Selfhost Podcasting uses background jobs for work that should not slow down the admin screen.
Background jobs are used for:
- Uploading media to S3-compatible buckets.
- Deleting uploaded media from buckets.
- Backfilling missing audio duration.
How Background Jobs Run
The plugin stores a queue in WordPress options and dispatches a non-blocking request to WordPress AJAX on shutdown.
The queue is protected by:
- A process lock to avoid concurrent runs.
- Dispatch throttling.
- Memory checks.
- Retry limits.
- Per-podcast upload suspension after repeated terminal upload failures.
Error Log
Find the error log in Selfhost Podcasting > Manage Podcasts > open a podcast > Error Log.
The log stores recent background job errors for that podcast.
Examples:
- Bucket credentials are missing.
- Bucket does not exist.
- Media URL is invalid.
- Media file is not readable.
- Upload failed after retries.
- Duration could not be determined.
The log is capped to avoid database bloat.
Clearing Errors
Use the clear errors action after you have fixed the underlying issue.
Clearing the log does not fix bucket credentials, media URLs, or server connectivity. It only removes stored error records.
Resuming Jobs
If uploads are suspended or dispatch is blocked after repeated errors, use the resume action in the admin.
Before resuming:
- Fix the bucket settings or media URL.
- Confirm the bucket is reachable.
- Confirm the media file exists.
- Resume jobs.
Common Causes of Background Job Failures
Site Cannot Make Loopback Requests
Background jobs use WordPress AJAX. Some hosts block loopback requests.

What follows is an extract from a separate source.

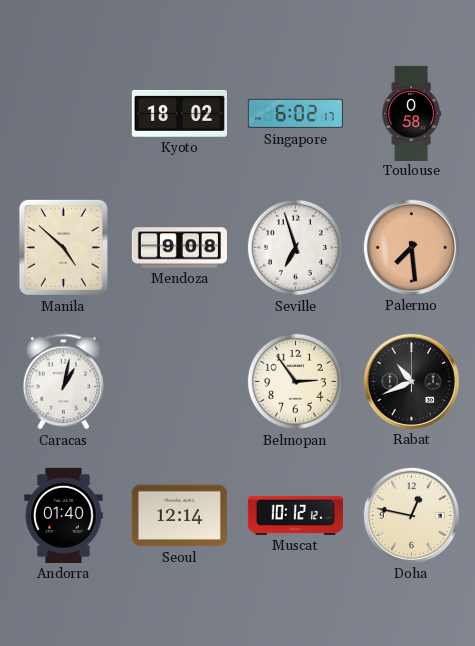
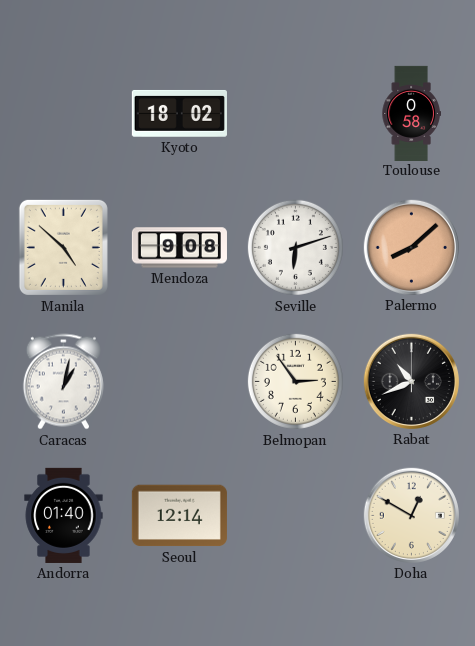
Singapore: 6:02 -> none
Seville: 6:57 -> 6:12
Palermo: 7:29 -> 8:08
Muscat: 10:12 -> none
Doha: 12:47 -> 12:50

Ask your host to allow WordPress loopback HTTP requests to admin-ajax.php.
Credentials Are Wrong
Re-enter access key, secret key, bucket, region, endpoint, and domain.
WordPress Salts Changed
If salts changed after credentials were saved, encrypted S3 credentials may not decrypt. Re-enter storage settings.
Media File Is Too Large for Server Limits
The plugin supports multipart upload for large files, but the server still needs enough execution time, disk access, and outbound connectivity.
External Media URL Is Blocked
Remote hosts may block HEAD requests, range requests, or downloads. Use a direct media URL that supports standard HTTP access.